Food insufficiency was also more common among people with less education. In addition — though to a lesser extent — those who are young, unmarried, or living in a household of many people were also seen to be at an increased risk of not having enough food.
Almost 1 in 10 households had received free groceries in June 2020. These most often came from:
- school programs (4.1%)
- a food pantry or food bank (2.8%)
- family friends or neighbors (2.5%).
Among those reporting food insufficiency, 93.8% also reported one or more mental health issues, which included feeling anxious, depressed, worried, or experiencing a loss of interest in life.
The pandemic has taken a toll on the mental health of many people. Anxiety symptoms were reported by 65% of all respondents, with 52% reporting having been depressed in the 7 days before the survey.
People with food insufficiency reported a far greater incidence of both anxiety and depression.
Among people with food insufficiency, 89% reported experiencing anxiety, compared to 63% of those who had enough to eat. Depression was reported by 83% of people without enough food, and just 49% of people not experiencing food insufficiency.
Black and Latinx Americans have about 2.5 times the risk of food insufficiency compared to whites.

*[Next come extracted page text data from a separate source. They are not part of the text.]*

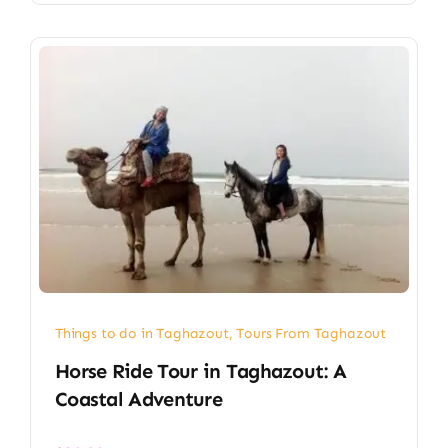
Things to do in Taghazout
,
Tours From Taghazout
Horse Ride Tour in Taghazout: A
Coastal Adventure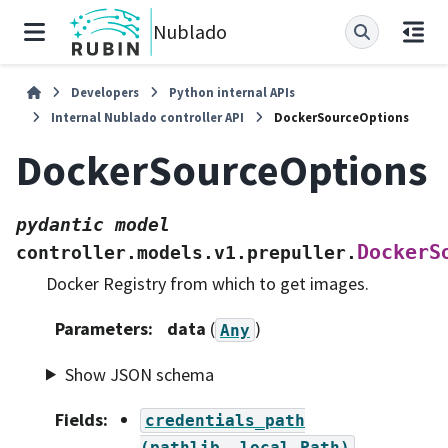
Nublado
Developers
Python internal APIs
Internal Nublado controller API
DockerSourceOptions
DockerSourceOptions
pydantic
model
DockerS
controller.models.v1.prepuller.
Docker Registry from which to get images.
Parameters
:
data
(
)
Any
Show JSON schema
Fields
:
credentials_path
(pathlib._local.Path)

“People of color are disproportionately affected by both food insufficiency and COVID-19. Many of these individuals have experienced job loss and higher rates of poverty during the pandemic.”
The study notes that before the pandemic and lockdowns, almost 35 million U.S. children, most of whom belong to minorities, were receiving free meals at school. As schools closed, they could no longer rely on this food safety net.
The research also found that free food programs were of significant value in easing food insufficiency. Study co-author Kyle Ganson, of the University of Toronto, comments,
“Policymakers should expand benefits and eligibility for the Supplemental Nutrition Assistance Program and other programs to address both food insecurity and mental health.”